M. Hariri se trouve dans la capitale saoudienne depuis qu'il y a annoncé le 4 novembre sa démission surprise, un an après être parvenu à former un gouvernement avec le Hezbollah pro-iranien dans un pays aux fragiles équilibres.
Son annonce a pris de court la classe politique libanaise et l'ensemble de la communauté internationale.
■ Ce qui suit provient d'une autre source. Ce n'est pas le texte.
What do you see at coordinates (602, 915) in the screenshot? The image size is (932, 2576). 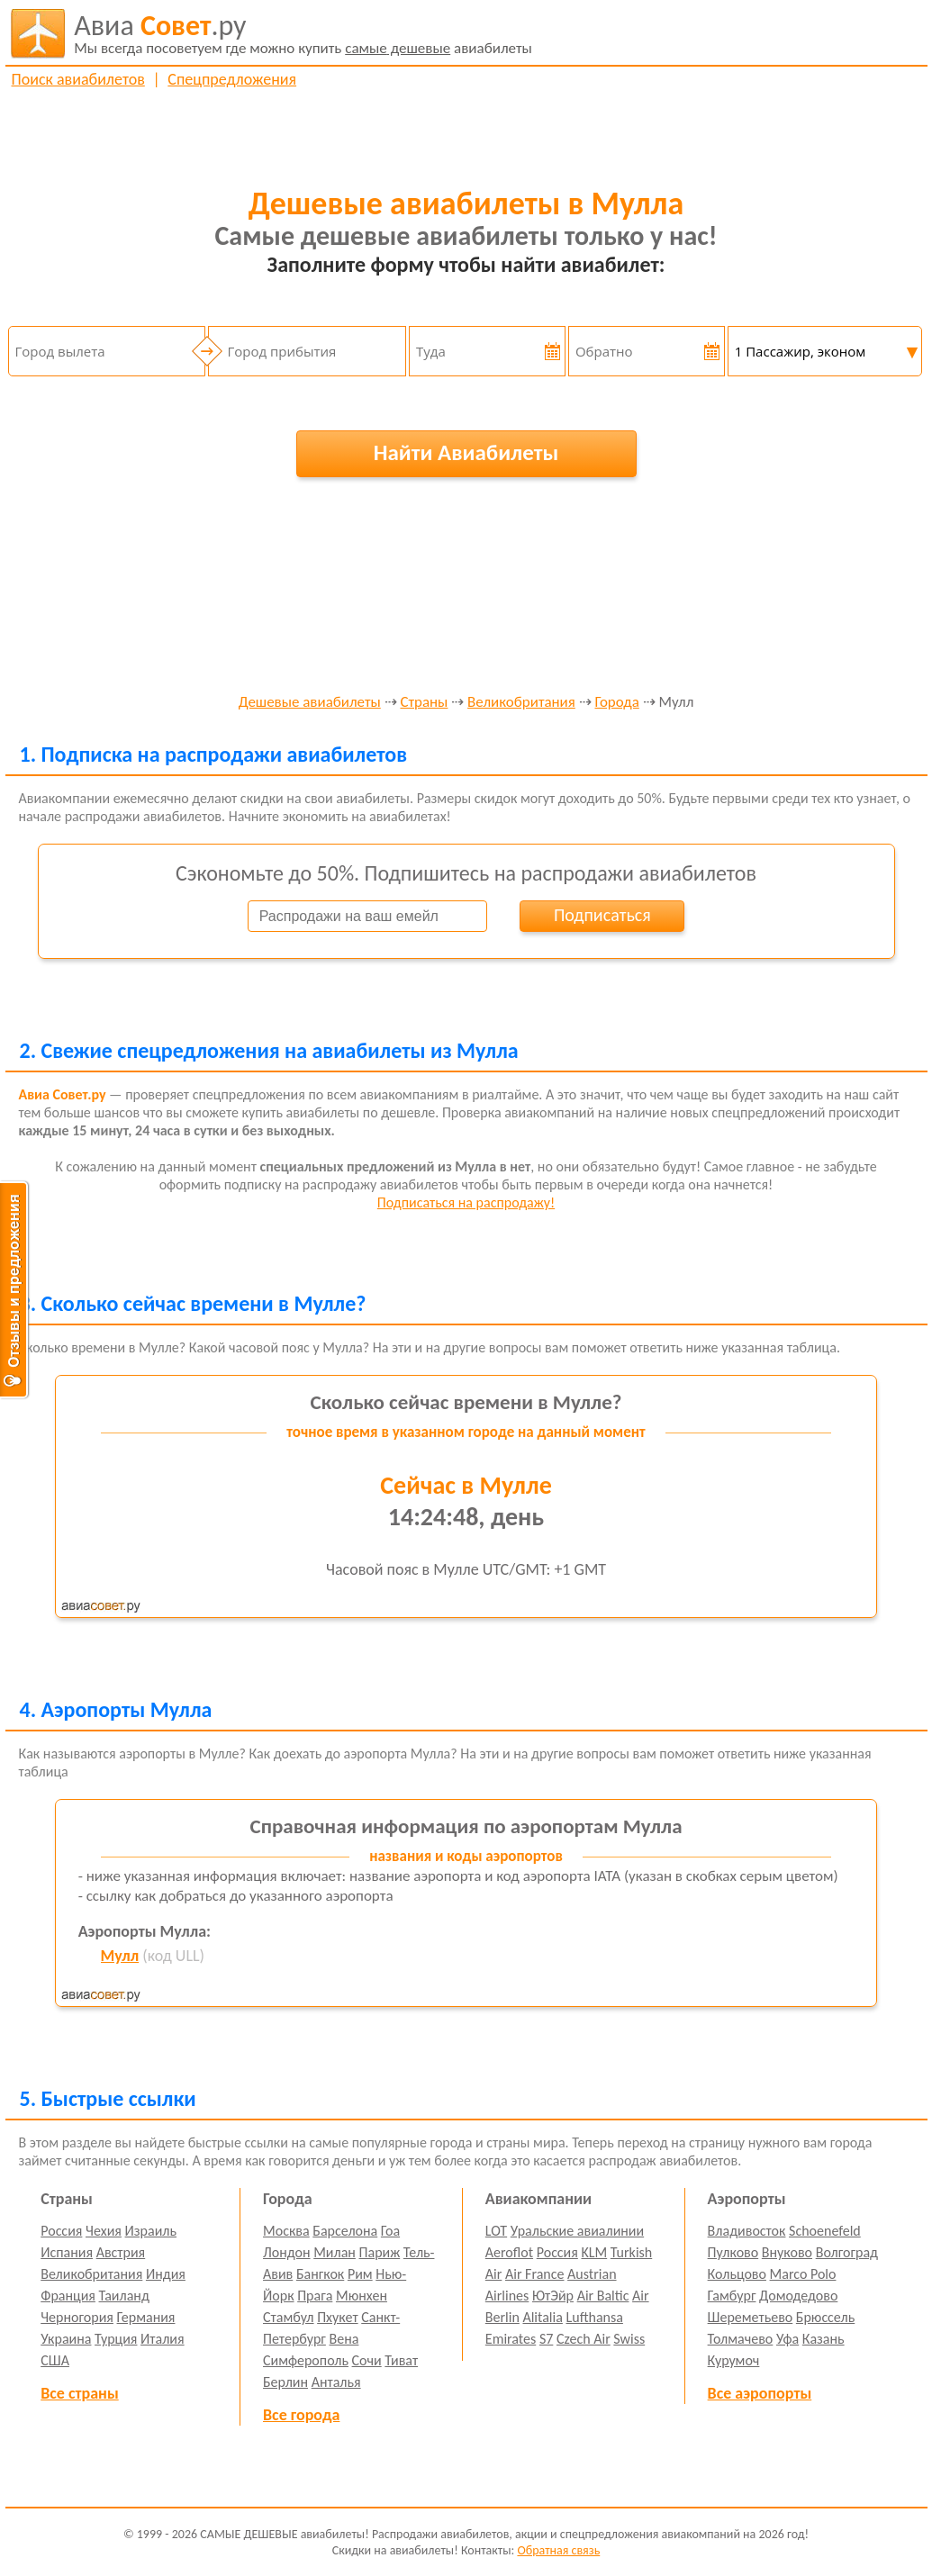 I see `Подписаться` at bounding box center [602, 915].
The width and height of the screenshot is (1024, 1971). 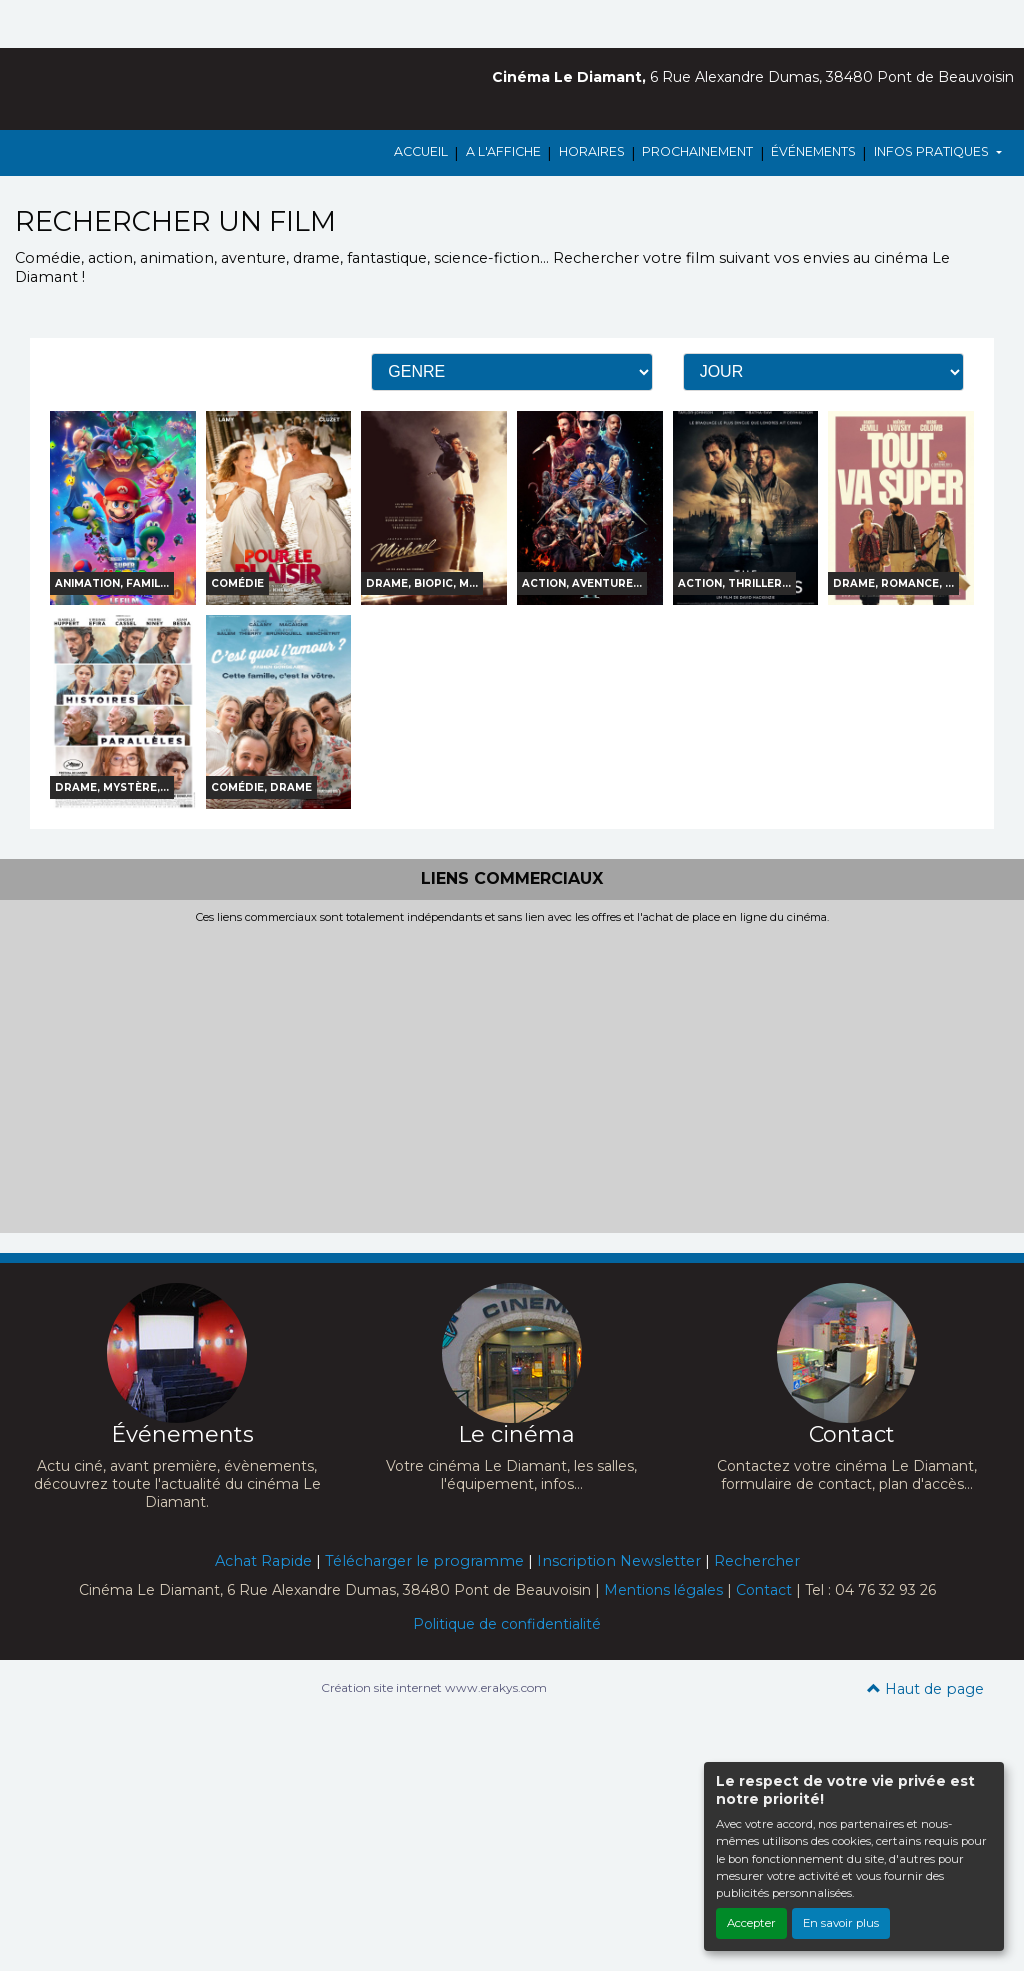 What do you see at coordinates (933, 151) in the screenshot?
I see `INFOS PRATIQUES [button]` at bounding box center [933, 151].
Sa liberté de mouvement fait l'objet d'intenses spéculations, même si M. Hariri a assuré être "libre" et prêt à rentrer.
Ces dernières heures, le président libanais Michel Aoun a durci le ton contre Ryad, l'accusant de détenir le dirigeant démissionnaire, tandis que la France a accentué la pression en faveur de son retour au Liban.
"Après plusieurs entretiens avec M. Hariri et le prince héritier d'Arabie saoudite Mohammed ben Salmane depuis hier" et "au regard de leur échanges", Emmanuel Macron a "invité" le Premier ministre démissionnaire à venir "avec sa famille" en France, a déclaré l'Elysée à l'AFP.
Le président Macron a précisé à des journalistes qu'il ne s'agissait "pas du tout" d'un exil.
Dans le même temps, le chef de la diplomatie française Jean-Yves Le Drian est arrivé mercredi soir à Ryad pour rencontrer le prince héritier saoudien, a indiqué une journaliste de l'AFP à l'aéroport. Il doit en principe s'entretenir jeudi avec M. Hariri.
Le président français, très actif dans ce dossier depuis dix jours, avait redemandé mercredi matin que M. Hariri puisse rentrer au Liban pour y "confirmer" sa volonté de démissionner.
En faisant venir M. Hariri, Paris tente une autre solution pour régler la crise, faute d'avoir pu obtenir le retour de M. Hariri au Liban comme la France le souhaitait initialement.
'Otage', 'agression'
Face aux spéculations sur ce séjour qui se prolonge, le chef de l'Etat libanais Michel Aoun a haussé le ton contre Ryad.
"Rien ne justifie que M. Hariri ne revienne pas après 12 jours. Nous le considérons donc comme en captivité et détenu, ce qui est contraire à la convention de Vienne" régissant les rapports diplomatiques entre pays, a rapporté un tweet de la présidence libanaise, citant M. Aoun.
"Il ne s'agit pas d'une démission mais d'une agression contre le Liban, son indépendance et sa dignité" a-t-il renchéri, estimant que "le Premier ministre bénéficie d'une immunité diplomatique" conformément à cette convention.
"Nous n'accepterons pas qu'il reste otage et que nous ne sachions pas les raisons de sa détention", a ajouté Michel Aoun, qui a assuré n'avoir pu contacter M. Hariri "par aucun moyen de communication".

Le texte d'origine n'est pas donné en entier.